The Constitution is regarded and was declared in its creation, as the “Supreme law of the land” in the United States of America. Even of the most self-proclaimed patriots come to question its written wisdom. Article two of the Constitution gives the president the broad power and discretion to decide how and what they find to be the most effective method to enforce the law and defend the Constitution. One of the ways the President can do this is through an executive order, an order by the president that becomes law right after being signed.

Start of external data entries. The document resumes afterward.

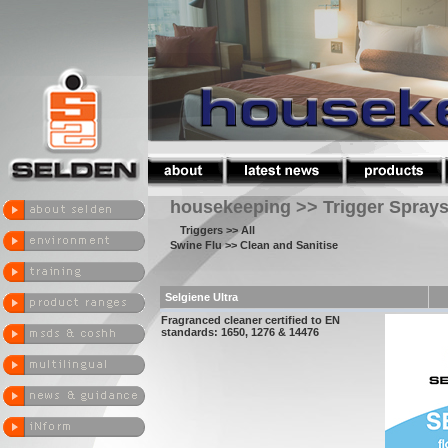
housekeeping >> Trigger Spray
Triggers
>> All
Swine Flu
>> Clean and Sanitise
Selgiene Ultra
Fragranced cleaner certified to EN
standards: 1650, 1276 & 14476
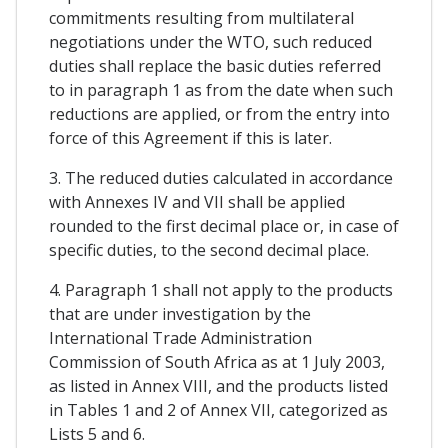
commitments resulting from multilateral
negotiations under the WTO, such reduced
duties shall replace the basic duties referred
to in paragraph 1 as from the date when such
reductions are applied, or from the entry into
force of this Agreement if this is later.
3. The reduced duties calculated in accordance
with Annexes IV and VII shall be applied
rounded to the first decimal place or, in case of
specific duties, to the second decimal place.
4. Paragraph 1 shall not apply to the products
that are under investigation by the
International Trade Administration
Commission of South Africa as at 1 July 2003,
as listed in Annex VIII, and the products listed
in Tables 1 and 2 of Annex VII, categorized as
Lists 5 and 6.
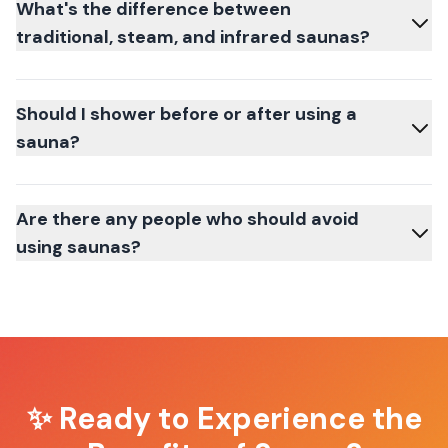
What's the difference between
traditional, steam, and infrared saunas?
Should I shower before or after using a
sauna?
Are there any people who should avoid
using saunas?
✨ Ready to Experience the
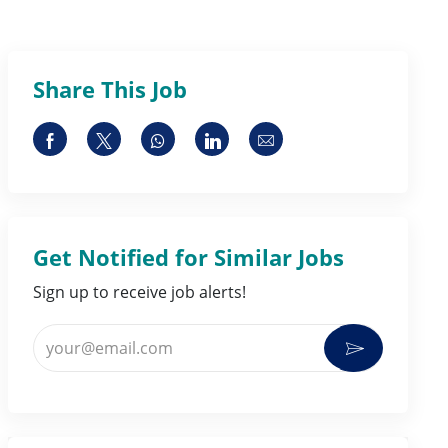
Share This Job
Share via Facebook
Share via twitter
Share via whatsapp
Share via LinkedIn
Share via email
Get Notified for Similar Jobs
Sign up to receive job alerts!
Enter Email address (Required)
Activate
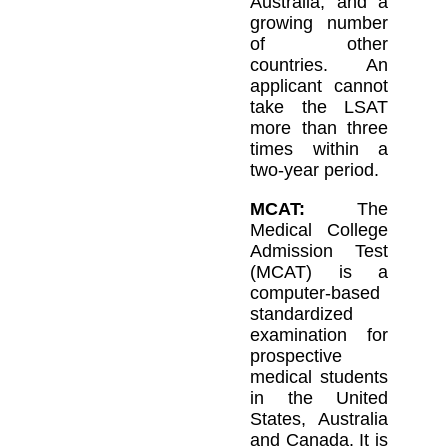
Australia, and a
growing number
of other
countries. An
applicant cannot
take the LSAT
more than three
times within a
two-year period.
MCAT:
The
Medical College
Admission Test
(MCAT) is a
computer-based
standardized
examination for
prospective
medical students
in the United
States, Australia
and Canada. It is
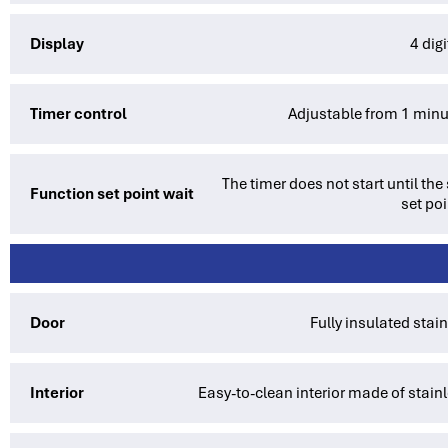
Display
4 dig
Timer control
Adjustable from 1 minu
The timer does not start until th
Function set point wait
set poi
Door
Fully insulated stai
Interior
Easy-to-clean interior made of stainl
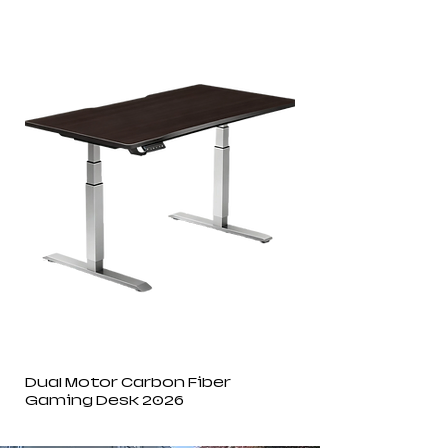
Dual Motor Carbon Fiber
Gaming Desk 2026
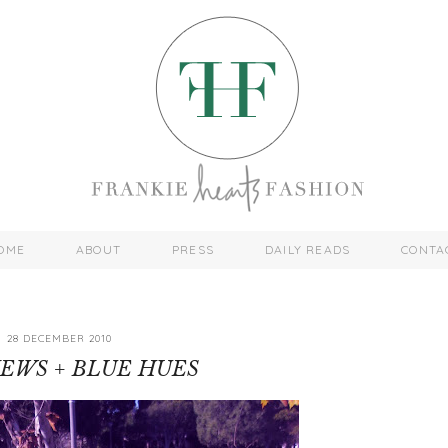
OME
ABOUT
PRESS
DAILY READS
CONTA
28 DECEMBER 2010
IEWS + BLUE HUES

President Trump has issued some of the most controversial executive orders such as the 90-day ban that stopped people from seven Muslim-majority countries including Iraq, Iran, Syria, Yemen, Libya, Sudan, and Somalia from entering the U.S. and reduced the number of refugees the country would accept for the 2017 year, among other things. He has recently pitched the idea of an executive order that would end birthright citizenship in the U.S. with the claim that “we’re the only country in the world where a person comes in and has a baby, and the baby is essentially a citizen of the United States for 85 years, with all of those benefits.” Speaker of the House, Paul Ryan, among others has expressed his disagreement with the President. He believes that the President doesn’t have the right to go through with such a proposal and according to him, many other conservatives also disagree with the notion of changing immigration laws, specifically this one, with executive orders instead of going through the process in Congress.

The only real challenge to an executive order is the judicial branch, which determines its constitutionality through judicial review, since congress has no say in it passing as a law. This exact executive order would be bumping heads with the courts almost immediately after leaving the Oval Office with the serious argument that it directly disagrees with the 14th amendment of the United States Constitution which guarantees citizenship to any person born within the United States. In other words, a baby born in this country, to parents without citizenship, would be denied citizenship rights. Because of Ex Post Facto Law, a law that does not allow new legislature to affect acts committed before it became illegal, people who already have birthright citizenship would retain it. This Executive order, though impossible to sustain against the constitution, would only affect babies born after its signing.

If President Trump did resort to sign this type of executive order, it would surely be shot down by the courts in the well-thought-out process created by the Framers of the United Sates Constitution, the Supreme Law of the Land.